Wednesday, August 25, 2010

Why does it take so long to get a hearing? Here's one reason...


The Office of the Inspector General release a report this month regarding claimant medical impairments that have the widest gap between being denied at the DDS level (on initial application and reconsideration) and subsequently qualifying for benefits at the Administrative Law Judge level. This report is of particular interest for a couple of reasons. First, I suspect that this report contains no surprises for any practitioner who regularly takes disability cases to hearing.

Secondly is some assumptions that may be made about the nature of the illnesses. Disorders of the back, diabetes mellitus, and disorders of the muscle and fascia are denied approximately 80% of the time at the initial and reconsideration levels, yet when argued at a hearing, they succeed between 65% - 70% of the time. What causes these cases to succeed at such an impressive rate? Is it the age of the claimant? Is the functional capacity with which the Claimant is left?

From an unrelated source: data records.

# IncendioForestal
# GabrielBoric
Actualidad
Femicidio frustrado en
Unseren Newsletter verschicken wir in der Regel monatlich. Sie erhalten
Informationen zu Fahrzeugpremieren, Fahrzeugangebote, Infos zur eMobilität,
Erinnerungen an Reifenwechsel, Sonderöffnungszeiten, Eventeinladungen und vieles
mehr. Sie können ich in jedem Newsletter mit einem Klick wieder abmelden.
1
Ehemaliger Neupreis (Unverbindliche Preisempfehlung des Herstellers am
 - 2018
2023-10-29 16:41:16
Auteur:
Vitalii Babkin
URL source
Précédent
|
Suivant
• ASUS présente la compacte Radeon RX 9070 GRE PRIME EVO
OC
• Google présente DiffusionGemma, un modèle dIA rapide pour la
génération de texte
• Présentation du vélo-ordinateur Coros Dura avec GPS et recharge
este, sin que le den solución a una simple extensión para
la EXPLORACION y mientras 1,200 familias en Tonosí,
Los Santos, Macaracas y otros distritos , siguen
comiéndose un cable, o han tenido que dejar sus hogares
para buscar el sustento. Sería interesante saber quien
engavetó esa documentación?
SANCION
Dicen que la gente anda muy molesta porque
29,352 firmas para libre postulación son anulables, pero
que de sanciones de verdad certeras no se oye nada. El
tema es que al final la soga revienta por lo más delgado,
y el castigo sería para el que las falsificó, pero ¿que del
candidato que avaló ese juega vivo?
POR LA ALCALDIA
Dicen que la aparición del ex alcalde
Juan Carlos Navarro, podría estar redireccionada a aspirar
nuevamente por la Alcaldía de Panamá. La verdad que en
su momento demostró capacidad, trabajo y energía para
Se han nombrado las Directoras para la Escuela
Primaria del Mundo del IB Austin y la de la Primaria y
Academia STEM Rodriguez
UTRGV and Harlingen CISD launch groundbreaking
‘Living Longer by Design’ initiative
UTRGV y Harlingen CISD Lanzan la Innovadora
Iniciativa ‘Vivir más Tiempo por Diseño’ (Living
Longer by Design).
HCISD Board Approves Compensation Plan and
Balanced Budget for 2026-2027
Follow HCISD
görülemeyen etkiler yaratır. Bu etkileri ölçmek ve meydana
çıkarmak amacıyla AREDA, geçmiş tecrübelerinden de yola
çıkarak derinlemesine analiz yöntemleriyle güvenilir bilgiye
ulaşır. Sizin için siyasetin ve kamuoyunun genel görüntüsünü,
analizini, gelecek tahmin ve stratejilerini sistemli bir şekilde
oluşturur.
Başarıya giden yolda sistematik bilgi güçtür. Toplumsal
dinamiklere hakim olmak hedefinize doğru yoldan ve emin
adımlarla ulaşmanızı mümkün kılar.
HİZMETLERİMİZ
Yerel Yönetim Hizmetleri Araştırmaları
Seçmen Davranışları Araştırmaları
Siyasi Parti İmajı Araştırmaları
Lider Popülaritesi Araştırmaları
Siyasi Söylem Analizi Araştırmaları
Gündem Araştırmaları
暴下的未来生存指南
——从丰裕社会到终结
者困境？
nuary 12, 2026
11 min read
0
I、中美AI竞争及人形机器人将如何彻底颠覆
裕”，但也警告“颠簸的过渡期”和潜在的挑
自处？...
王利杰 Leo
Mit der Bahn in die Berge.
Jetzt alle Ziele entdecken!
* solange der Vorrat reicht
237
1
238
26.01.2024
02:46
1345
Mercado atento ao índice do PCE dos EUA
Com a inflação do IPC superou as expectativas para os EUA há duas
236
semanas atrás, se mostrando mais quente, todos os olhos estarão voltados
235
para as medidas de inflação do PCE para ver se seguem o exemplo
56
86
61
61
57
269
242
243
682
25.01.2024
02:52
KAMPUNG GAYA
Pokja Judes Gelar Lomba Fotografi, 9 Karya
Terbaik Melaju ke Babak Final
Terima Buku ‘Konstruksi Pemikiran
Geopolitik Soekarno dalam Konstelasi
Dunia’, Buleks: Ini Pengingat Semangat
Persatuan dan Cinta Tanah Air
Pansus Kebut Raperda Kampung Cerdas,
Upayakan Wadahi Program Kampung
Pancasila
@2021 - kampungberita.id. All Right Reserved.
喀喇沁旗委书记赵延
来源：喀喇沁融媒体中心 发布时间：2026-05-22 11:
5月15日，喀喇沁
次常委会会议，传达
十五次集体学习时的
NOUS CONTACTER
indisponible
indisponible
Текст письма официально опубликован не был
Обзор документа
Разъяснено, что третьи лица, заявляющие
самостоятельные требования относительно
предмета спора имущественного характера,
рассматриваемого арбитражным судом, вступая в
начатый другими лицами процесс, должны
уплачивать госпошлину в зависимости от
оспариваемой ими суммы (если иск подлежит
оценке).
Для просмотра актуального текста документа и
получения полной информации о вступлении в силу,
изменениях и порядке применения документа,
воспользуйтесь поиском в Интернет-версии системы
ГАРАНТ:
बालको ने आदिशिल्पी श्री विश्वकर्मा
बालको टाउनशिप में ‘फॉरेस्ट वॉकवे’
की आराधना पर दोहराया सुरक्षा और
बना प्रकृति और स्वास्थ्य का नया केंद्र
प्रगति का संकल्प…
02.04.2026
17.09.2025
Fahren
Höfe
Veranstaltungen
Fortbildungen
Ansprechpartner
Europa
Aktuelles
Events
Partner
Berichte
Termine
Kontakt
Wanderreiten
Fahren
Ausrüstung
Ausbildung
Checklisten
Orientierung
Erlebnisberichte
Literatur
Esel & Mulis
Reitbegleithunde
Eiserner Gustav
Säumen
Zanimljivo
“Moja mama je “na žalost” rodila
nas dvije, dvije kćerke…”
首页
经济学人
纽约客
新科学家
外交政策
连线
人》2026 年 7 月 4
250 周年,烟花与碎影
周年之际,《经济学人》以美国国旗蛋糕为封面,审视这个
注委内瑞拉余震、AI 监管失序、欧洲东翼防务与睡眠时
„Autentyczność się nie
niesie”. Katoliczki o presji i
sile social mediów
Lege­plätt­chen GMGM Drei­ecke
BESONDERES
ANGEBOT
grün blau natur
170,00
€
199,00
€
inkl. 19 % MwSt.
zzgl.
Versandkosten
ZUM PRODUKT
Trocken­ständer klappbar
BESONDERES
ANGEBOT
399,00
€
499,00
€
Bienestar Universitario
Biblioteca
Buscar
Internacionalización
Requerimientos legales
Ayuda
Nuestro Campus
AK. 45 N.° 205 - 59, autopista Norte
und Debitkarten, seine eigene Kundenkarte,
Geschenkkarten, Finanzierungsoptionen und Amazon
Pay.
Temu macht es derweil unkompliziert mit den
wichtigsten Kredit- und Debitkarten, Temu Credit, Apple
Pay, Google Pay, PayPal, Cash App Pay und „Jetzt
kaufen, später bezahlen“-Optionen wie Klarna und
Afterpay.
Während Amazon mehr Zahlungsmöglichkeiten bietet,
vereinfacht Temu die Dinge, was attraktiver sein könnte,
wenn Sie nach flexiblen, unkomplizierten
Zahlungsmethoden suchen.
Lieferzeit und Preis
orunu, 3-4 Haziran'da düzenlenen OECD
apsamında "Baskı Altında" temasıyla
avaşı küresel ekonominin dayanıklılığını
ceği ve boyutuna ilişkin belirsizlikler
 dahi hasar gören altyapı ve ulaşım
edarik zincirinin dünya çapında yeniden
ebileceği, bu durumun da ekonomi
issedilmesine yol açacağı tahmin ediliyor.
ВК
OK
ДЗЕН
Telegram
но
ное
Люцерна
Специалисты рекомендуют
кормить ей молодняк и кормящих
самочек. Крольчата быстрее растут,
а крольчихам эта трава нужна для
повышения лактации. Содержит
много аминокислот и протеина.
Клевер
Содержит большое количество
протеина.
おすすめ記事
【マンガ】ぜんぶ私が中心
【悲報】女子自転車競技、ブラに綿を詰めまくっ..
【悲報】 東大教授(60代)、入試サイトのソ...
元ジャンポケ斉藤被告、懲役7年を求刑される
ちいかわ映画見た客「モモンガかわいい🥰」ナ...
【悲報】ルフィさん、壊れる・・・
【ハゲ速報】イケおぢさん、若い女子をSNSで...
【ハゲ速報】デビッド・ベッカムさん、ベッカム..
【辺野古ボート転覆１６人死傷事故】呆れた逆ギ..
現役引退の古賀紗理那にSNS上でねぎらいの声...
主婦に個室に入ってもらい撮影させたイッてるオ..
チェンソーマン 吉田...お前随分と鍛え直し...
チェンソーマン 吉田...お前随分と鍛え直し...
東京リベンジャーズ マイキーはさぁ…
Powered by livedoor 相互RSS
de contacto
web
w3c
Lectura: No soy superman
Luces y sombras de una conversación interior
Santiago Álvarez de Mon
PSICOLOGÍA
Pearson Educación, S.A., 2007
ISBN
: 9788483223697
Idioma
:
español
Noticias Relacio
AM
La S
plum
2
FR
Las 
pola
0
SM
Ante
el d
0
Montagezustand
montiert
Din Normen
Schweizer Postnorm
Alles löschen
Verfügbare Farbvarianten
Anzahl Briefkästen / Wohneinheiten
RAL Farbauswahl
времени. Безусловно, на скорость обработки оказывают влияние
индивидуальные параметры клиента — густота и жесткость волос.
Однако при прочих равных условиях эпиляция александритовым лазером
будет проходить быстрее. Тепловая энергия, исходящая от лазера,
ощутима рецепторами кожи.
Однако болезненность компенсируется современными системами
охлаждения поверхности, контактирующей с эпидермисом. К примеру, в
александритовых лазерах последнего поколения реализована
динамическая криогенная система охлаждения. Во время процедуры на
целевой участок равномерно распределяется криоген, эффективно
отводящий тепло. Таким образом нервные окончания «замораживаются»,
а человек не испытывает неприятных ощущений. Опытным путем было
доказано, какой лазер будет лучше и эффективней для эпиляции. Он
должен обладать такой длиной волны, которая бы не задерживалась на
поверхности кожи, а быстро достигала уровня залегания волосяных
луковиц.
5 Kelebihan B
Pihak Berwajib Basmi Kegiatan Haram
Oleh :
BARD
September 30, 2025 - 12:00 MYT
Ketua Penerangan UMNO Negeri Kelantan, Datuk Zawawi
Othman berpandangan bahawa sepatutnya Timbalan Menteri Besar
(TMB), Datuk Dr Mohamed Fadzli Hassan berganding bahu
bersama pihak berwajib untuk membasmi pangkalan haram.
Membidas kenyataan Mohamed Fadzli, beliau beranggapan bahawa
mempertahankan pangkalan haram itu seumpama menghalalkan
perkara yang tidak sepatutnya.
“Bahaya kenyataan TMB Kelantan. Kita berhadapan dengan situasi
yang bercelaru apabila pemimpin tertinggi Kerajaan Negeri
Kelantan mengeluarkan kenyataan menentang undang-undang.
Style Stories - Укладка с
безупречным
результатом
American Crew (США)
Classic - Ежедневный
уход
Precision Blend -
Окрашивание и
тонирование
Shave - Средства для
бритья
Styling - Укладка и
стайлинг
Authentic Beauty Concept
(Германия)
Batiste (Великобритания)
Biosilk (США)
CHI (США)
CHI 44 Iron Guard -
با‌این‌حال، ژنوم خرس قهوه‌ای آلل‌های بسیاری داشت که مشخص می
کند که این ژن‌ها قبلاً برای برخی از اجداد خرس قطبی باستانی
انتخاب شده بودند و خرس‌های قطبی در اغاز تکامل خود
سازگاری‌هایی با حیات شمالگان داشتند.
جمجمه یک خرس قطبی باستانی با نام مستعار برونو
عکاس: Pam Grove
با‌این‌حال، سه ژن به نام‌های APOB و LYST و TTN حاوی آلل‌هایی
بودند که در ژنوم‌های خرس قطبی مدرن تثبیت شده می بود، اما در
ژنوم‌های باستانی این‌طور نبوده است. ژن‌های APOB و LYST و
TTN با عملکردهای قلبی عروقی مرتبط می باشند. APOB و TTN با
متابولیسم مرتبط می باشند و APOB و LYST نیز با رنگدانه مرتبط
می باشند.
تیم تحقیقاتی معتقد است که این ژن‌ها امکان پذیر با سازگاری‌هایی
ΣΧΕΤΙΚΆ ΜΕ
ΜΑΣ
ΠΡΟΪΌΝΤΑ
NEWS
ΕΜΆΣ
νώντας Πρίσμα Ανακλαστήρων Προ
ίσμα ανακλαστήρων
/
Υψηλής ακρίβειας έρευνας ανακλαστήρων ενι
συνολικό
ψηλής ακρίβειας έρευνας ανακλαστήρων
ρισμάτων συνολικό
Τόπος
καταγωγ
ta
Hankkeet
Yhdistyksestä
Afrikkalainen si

What becomes clear later in the report is a "deny 'em all and let ODAR sort it out" mentality. Only 30-40% of cases appeal beyond the original denials. Though reasons for lack of an appeal can be attributed to an absence of severity, there also may be anger and discouragement with the government. Certainly the first two levels of the evaluation of a Social Security case are to screen out cases that do not warrant benefits, but a disparity as shown in the report below must be addressed. The question is how best to do so?

The answer is stronger analysis of the Claimant's functional capacity at the initial levels. A developed, published, reviewed, and measurable framework around which to evaluate capacity to work would at least allow those adjudicating cases at the early levels to not rely on a blanket denial of such cases to screen out the malingerers. As a practitioner who has taken numerous patients to hearing on cases such as these, it is clear to me that in many, many the hearing serves little purpose other than to "let the judge have a look at them." This not only hurts the credibility of the SSA in general, but destroys the good will of an organization that is underserving those whom it is charged to support.